二人はちょっとだけ驚いた顔をしたが、不快な感触ではないようで、大人しく撫でられている。
「お夕飯も作っておいたからねぇ、皆で食べておくれよ」
「ありがとうございます。ケトくんは今日一日皆と楽しく過ごせてましたよ」
俺は、ケトの今日の様子を書いたメモを出しつつ、ケトを振り返る。
ケトは少し恥ずかしそうにしながらも、スライム用の割烹着らしきものを脱ぐタルールさんのそばに寄り添った。

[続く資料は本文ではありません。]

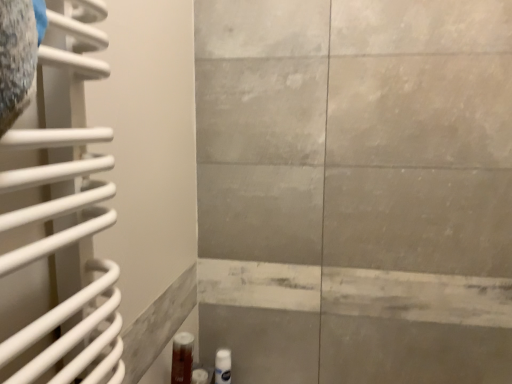 Image resolution: width=512 pixels, height=384 pixels. Describe the element at coordinates (223, 366) in the screenshot. I see `white glossy bottle at lower center` at that location.

Where is `white glossy bottle at lower center`? white glossy bottle at lower center is located at coordinates (223, 366).

The width and height of the screenshot is (512, 384). In order to click on white glossy bottle at lower center in this screenshot , I will do `click(223, 366)`.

タルールさんにケトの今日の様子やこの先の保育方針について簡単に確認している間に、子ども達はわいわいと食卓に着く。
「ねぇ。ヨーへー、もう食べようよー」
「シェルカ、お腹すいちゃった……」
食卓に並んだ料理は俺の見たことのない物ばかりで、どんな味なのか想像もつかない。
けれど、出汁の効いた和食のような匂いは、これらの料理がきっと美味しいのだろうと俺に思わせた。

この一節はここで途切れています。